Retype the entries in full.

[Collection entries]

=== Begin Enclosure ===

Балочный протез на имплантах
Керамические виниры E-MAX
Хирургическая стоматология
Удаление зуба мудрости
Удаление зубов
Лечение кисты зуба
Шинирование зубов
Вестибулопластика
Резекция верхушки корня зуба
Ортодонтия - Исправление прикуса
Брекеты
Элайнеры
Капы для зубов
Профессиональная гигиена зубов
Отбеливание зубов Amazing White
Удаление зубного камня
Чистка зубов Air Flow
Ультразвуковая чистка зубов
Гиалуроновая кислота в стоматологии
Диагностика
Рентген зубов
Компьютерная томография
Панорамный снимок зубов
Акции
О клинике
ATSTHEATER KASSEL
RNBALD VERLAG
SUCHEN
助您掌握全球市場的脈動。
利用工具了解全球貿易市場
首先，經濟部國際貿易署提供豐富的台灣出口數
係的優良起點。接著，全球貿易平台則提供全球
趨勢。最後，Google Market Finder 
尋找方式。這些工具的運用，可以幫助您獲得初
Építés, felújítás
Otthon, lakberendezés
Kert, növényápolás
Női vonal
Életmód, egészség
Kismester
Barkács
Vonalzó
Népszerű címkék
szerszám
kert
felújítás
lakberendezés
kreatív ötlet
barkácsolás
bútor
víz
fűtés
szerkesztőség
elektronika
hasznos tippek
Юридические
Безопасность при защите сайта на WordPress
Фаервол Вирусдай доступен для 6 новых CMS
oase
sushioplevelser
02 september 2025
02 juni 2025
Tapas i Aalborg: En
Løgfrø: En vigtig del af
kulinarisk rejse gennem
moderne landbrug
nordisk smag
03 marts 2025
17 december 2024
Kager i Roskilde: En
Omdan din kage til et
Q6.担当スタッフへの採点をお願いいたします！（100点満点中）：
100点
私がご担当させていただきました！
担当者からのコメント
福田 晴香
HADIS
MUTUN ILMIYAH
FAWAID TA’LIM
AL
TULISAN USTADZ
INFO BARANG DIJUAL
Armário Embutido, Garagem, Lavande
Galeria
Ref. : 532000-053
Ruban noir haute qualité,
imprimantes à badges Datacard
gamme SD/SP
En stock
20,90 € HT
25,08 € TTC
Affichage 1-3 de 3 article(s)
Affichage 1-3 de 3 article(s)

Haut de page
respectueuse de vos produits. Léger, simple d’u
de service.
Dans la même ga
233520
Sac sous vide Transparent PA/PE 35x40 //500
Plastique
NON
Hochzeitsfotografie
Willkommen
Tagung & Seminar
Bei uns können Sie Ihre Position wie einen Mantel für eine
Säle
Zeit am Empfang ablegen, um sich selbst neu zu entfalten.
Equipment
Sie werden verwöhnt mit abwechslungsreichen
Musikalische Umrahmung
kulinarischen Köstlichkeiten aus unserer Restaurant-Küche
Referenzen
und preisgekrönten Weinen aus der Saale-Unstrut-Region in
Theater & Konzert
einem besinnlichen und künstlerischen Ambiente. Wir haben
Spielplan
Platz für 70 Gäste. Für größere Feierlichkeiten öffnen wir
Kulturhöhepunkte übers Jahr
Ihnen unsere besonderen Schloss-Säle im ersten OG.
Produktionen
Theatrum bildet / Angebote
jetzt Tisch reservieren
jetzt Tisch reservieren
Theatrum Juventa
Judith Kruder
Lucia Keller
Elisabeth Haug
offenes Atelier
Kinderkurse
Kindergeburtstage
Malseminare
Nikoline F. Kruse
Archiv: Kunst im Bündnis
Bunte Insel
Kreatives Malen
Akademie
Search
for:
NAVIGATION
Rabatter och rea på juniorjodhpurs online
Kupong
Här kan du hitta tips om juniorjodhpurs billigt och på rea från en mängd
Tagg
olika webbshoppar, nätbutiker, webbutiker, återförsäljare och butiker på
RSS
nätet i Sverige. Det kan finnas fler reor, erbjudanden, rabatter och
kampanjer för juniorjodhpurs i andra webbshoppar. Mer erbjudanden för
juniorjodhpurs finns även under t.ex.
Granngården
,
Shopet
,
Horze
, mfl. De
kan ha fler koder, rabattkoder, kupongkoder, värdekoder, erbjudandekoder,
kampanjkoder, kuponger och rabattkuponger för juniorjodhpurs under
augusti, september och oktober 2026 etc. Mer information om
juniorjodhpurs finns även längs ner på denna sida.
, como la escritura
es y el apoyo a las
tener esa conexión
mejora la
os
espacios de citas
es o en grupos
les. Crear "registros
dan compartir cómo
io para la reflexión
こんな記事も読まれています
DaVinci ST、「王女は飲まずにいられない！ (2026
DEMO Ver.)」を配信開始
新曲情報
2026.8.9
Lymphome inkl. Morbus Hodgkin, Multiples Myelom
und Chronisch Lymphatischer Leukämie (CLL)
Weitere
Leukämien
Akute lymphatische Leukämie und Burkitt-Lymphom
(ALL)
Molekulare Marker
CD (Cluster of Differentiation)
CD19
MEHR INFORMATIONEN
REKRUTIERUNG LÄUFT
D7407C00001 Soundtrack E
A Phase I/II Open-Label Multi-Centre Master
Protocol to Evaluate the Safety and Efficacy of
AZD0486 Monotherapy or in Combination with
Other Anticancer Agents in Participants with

=== End Enclosure ===

### Result of this exercise:
Балочный протез на имплантах
Керамические виниры E-MAX
Хирургическая стоматология
Удаление зуба мудрости
Удаление зубов
Лечение кисты зуба
Шинирование зубов
Вестибулопластика
Резекция верхушки корня зуба
Ортодонтия - Исправление прикуса
Брекеты
Элайнеры
Капы для зубов
Профессиональная гигиена зубов
Отбеливание зубов Amazing White
Удаление зубного камня
Чистка зубов Air Flow
Ультразвуковая чистка зубов
Гиалуроновая кислота в стоматологии
Диагностика
Рентген зубов
Компьютерная томография
Панорамный снимок зубов
Акции
О клинике
ATSTHEATER KASSEL
RNBALD VERLAG
SUCHEN
助您掌握全球市場的脈動。
利用工具了解全球貿易市場
首先，經濟部國際貿易署提供豐富的台灣出口數
係的優良起點。接著，全球貿易平台則提供全球
趨勢。最後，Google Market Finder 
尋找方式。這些工具的運用，可以幫助您獲得初
Építés, felújítás
Otthon, lakberendezés
Kert, növényápolás
Női vonal
Életmód, egészség
Kismester
Barkács
Vonalzó
Népszerű címkék
szerszám
kert
felújítás
lakberendezés
kreatív ötlet
barkácsolás
bútor
víz
fűtés
szerkesztőség
elektronika
hasznos tippek
Юридические
Безопасность при защите сайта на WordPress
Фаервол Вирусдай доступен для 6 новых CMS
oase
sushioplevelser
02 september 2025
02 juni 2025
Tapas i Aalborg: En
Løgfrø: En vigtig del af
kulinarisk rejse gennem
moderne landbrug
nordisk smag
03 marts 2025
17 december 2024
Kager i Roskilde: En
Omdan din kage til et
Q6.担当スタッフへの採点をお願いいたします！（100点満点中）：
100点
私がご担当させていただきました！
担当者からのコメント
福田 晴香
HADIS
MUTUN ILMIYAH
FAWAID TA’LIM
AL
TULISAN USTADZ
INFO BARANG DIJUAL
Armário Embutido, Garagem, Lavande
Galeria
Ref. : 532000-053
Ruban noir haute qualité,
imprimantes à badges Datacard
gamme SD/SP
En stock
20,90 € HT
25,08 € TTC
Affichage 1-3 de 3 article(s)
Affichage 1-3 de 3 article(s)

Haut de page
respectueuse de vos produits. Léger, simple d’u
de service.
Dans la même ga
233520
Sac sous vide Transparent PA/PE 35x40 //500
Plastique
NON
Hochzeitsfotografie
Willkommen
Tagung & Seminar
Bei uns können Sie Ihre Position wie einen Mantel für eine
Säle
Zeit am Empfang ablegen, um sich selbst neu zu entfalten.
Equipment
Sie werden verwöhnt mit abwechslungsreichen
Musikalische Umrahmung
kulinarischen Köstlichkeiten aus unserer Restaurant-Küche
Referenzen
und preisgekrönten Weinen aus der Saale-Unstrut-Region in
Theater & Konzert
einem besinnlichen und künstlerischen Ambiente. Wir haben
Spielplan
Platz für 70 Gäste. Für größere Feierlichkeiten öffnen wir
Kulturhöhepunkte übers Jahr
Ihnen unsere besonderen Schloss-Säle im ersten OG.
Produktionen
Theatrum bildet / Angebote
jetzt Tisch reservieren
jetzt Tisch reservieren
Theatrum Juventa
Judith Kruder
Lucia Keller
Elisabeth Haug
offenes Atelier
Kinderkurse
Kindergeburtstage
Malseminare
Nikoline F. Kruse
Archiv: Kunst im Bündnis
Bunte Insel
Kreatives Malen
Akademie
Search
for:
NAVIGATION
Rabatter och rea på juniorjodhpurs online
Kupong
Här kan du hitta tips om juniorjodhpurs billigt och på rea från en mängd
Tagg
olika webbshoppar, nätbutiker, webbutiker, återförsäljare och butiker på
RSS
nätet i Sverige. Det kan finnas fler reor, erbjudanden, rabatter och
kampanjer för juniorjodhpurs i andra webbshoppar. Mer erbjudanden för
juniorjodhpurs finns även under t.ex.
Granngården
,
Shopet
,
Horze
, mfl. De
kan ha fler koder, rabattkoder, kupongkoder, värdekoder, erbjudandekoder,
kampanjkoder, kuponger och rabattkuponger för juniorjodhpurs under
augusti, september och oktober 2026 etc. Mer information om
juniorjodhpurs finns även längs ner på denna sida.
, como la escritura
es y el apoyo a las
tener esa conexión
mejora la
os
espacios de citas
es o en grupos
les. Crear "registros
dan compartir cómo
io para la reflexión
こんな記事も読まれています
DaVinci ST、「王女は飲まずにいられない！ (2026
DEMO Ver.)」を配信開始
新曲情報
2026.8.9
Lymphome inkl. Morbus Hodgkin, Multiples Myelom
und Chronisch Lymphatischer Leukämie (CLL)
Weitere
Leukämien
Akute lymphatische Leukämie und Burkitt-Lymphom
(ALL)
Molekulare Marker
CD (Cluster of Differentiation)
CD19
MEHR INFORMATIONEN
REKRUTIERUNG LÄUFT
D7407C00001 Soundtrack E
A Phase I/II Open-Label Multi-Centre Master
Protocol to Evaluate the Safety and Efficacy of
AZD0486 Monotherapy or in Combination with
Other Anticancer Agents in Participants with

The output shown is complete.